In [1]:
from datasets import concatenate_datasets, load_from_disk
from transformers import BasicTokenizer, Trainer, EarlyStoppingCallback
from torch.utils.data import DataLoader
import kagglehub
import torch
import base
import os

[nltk_data] Downloading package averaged_perceptron_tagger to
[nltk_data]     /home/jovyan/nltk_data...
[nltk_data]   Package averaged_perceptron_tagger is already up-to-
[nltk_data]       date!
[nltk_data] Downloading package punkt to /home/jovyan/nltk_data...
[nltk_data]   Package punkt is already up-to-date!
[nltk_data] Downloading package punkt_tab to /home/jovyan/nltk_data...
[nltk_data]   Package punkt_tab is already up-to-date!
[nltk_data] Downloading package averaged_perceptron_tagger_eng to
[nltk_data]     /home/jovyan/nltk_data...
[nltk_data]   Package averaged_perceptron_tagger_eng is already up-to-
[nltk_data]       date!


In [2]:
my_glove = kagglehub.dataset_download("thanakomsn/glove6b300dtxt")
print(my_glove)

/home/jovyan/.cache/kagglehub/datasets/thanakomsn/glove6b300dtxt/versions/1


In [None]:
GLOVE_FILE = f"{my_glove}/glove.6B.300d.txt"
DATASET = "sst2"

In [4]:
train_data = load_from_disk(f"~/data/{DATASET}/train-logits")
eval_data = load_from_disk(f"~/data/{DATASET}/eval-logits")
test_data = load_from_disk(f"~/data/{DATASET}/test-logits")

all_train_data = load_from_disk(f"~/data/{DATASET}/train-logits-augmented")
test_blank_data = load_from_disk(f"~/data/{DATASET}/test-blank-logits")

all_data = concatenate_datasets([load_from_disk(file) for file in [f"~/data/{DATASET}/eval-logits", f"~/data/{DATASET}/test-logits", f"~/data/{DATASET}/train-logits-augmented", f"~/data/{DATASET}/test-blank-logits"]])
tokenizer = BasicTokenizer(do_lower_case=True)

In [5]:
if torch.cuda.is_available():
    device = torch.device("cuda")
    print("GPU is available and will be used:", torch.cuda.get_device_name(0))
else:
    device = torch.device("cpu")
    print("GPU is not available, using CPU.")

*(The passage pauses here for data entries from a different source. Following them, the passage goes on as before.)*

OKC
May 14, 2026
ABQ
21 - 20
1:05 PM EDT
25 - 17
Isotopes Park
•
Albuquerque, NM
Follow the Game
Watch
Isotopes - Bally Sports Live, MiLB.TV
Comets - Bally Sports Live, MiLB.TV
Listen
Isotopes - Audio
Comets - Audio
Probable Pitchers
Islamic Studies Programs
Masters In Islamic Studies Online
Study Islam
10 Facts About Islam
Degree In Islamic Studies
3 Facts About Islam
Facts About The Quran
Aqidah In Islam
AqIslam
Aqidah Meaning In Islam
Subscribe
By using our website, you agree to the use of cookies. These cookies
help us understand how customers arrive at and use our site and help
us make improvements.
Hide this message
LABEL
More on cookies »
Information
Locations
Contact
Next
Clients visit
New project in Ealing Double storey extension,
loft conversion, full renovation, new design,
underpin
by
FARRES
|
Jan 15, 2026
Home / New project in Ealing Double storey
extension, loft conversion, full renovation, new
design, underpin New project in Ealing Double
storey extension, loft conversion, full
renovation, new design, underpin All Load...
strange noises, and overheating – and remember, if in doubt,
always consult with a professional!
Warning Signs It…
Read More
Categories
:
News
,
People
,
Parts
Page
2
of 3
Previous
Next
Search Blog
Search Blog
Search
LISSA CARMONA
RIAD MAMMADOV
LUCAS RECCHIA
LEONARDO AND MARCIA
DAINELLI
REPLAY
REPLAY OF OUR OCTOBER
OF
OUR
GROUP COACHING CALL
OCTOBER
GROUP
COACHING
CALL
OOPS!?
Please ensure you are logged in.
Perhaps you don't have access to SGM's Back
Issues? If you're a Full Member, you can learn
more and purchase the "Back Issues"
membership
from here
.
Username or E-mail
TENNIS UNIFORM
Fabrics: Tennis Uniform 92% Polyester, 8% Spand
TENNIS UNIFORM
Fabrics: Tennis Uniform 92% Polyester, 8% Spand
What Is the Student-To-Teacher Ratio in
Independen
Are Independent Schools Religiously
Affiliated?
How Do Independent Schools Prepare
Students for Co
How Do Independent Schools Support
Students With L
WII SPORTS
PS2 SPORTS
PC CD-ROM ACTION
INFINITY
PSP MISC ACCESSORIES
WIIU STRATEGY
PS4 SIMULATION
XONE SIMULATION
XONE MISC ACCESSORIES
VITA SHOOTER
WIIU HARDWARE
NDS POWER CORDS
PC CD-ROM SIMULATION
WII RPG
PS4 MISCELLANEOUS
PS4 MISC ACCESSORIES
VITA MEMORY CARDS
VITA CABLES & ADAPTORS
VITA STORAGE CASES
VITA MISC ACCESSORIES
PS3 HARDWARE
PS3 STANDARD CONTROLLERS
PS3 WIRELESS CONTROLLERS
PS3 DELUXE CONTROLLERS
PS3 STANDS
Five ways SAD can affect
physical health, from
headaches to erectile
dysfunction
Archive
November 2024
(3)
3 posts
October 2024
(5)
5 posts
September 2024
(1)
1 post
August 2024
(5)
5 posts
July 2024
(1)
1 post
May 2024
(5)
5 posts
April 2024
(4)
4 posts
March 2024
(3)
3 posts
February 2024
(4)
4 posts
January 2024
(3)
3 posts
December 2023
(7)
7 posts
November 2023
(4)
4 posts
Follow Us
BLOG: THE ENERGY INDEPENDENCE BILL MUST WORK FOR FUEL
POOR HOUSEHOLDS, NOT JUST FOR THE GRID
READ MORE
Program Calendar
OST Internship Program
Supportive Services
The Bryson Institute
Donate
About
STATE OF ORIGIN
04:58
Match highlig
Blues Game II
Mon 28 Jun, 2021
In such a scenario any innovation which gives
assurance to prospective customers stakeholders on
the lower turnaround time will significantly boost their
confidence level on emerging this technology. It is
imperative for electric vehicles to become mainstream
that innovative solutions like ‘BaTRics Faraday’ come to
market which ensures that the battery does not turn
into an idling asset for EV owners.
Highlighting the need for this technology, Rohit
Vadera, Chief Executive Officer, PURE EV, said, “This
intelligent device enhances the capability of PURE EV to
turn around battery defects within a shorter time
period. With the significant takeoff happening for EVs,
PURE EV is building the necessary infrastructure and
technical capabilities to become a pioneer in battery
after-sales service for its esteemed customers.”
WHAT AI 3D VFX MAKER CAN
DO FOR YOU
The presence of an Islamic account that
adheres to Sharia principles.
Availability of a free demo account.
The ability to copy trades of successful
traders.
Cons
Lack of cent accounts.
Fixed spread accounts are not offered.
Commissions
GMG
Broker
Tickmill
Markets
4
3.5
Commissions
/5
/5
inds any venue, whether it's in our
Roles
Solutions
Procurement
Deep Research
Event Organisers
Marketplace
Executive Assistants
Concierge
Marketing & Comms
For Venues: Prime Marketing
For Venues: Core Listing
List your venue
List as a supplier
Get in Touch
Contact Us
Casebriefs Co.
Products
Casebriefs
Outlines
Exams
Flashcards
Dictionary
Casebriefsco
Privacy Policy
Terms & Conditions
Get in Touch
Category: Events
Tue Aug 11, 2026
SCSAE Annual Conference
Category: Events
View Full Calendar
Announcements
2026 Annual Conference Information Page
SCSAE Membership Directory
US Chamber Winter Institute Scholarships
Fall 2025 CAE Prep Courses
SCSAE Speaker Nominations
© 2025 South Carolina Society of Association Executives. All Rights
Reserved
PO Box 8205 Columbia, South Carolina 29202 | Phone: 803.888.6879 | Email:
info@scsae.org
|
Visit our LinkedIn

GPU is available and will be used: NVIDIA A100 80GB PCIe MIG 2g.20gb


In [6]:
train_data_tokens = list(map(lambda e: tokenizer.tokenize(e["sentence"]), train_data))
eval_data_tokens = list(map(lambda e: tokenizer.tokenize(e["sentence"]), eval_data))
test_data_tokens = list(map(lambda e: tokenizer.tokenize(e["sentence"]), test_data))

all_train_data_tokens = list(map(lambda e: tokenizer.tokenize(e["sentence"]), all_train_data))
test_data_blank_tokens = list(map(lambda e: tokenizer.tokenize(e["sentence"]), test_blank_data))

all_data_tokens = list(map(lambda e: tokenizer.tokenize(e["sentence"]), all_data))

In [7]:
vocab = base.get_vocab(all_data_tokens)

In [8]:
word_index = dict(zip(vocab, range(len(vocab))))

In [9]:
embeddings_index = base.get_embeddings_indeces(GLOVE_FILE)

Found 400000 word vectors.


In [10]:
print(len(vocab))
num_tokens = len(vocab) + 2
embedding_dim = 300

16152


In [11]:
embedding_matrix = base.get_embedding_matrix(num_tokens, embedding_dim, word_index, embeddings_index)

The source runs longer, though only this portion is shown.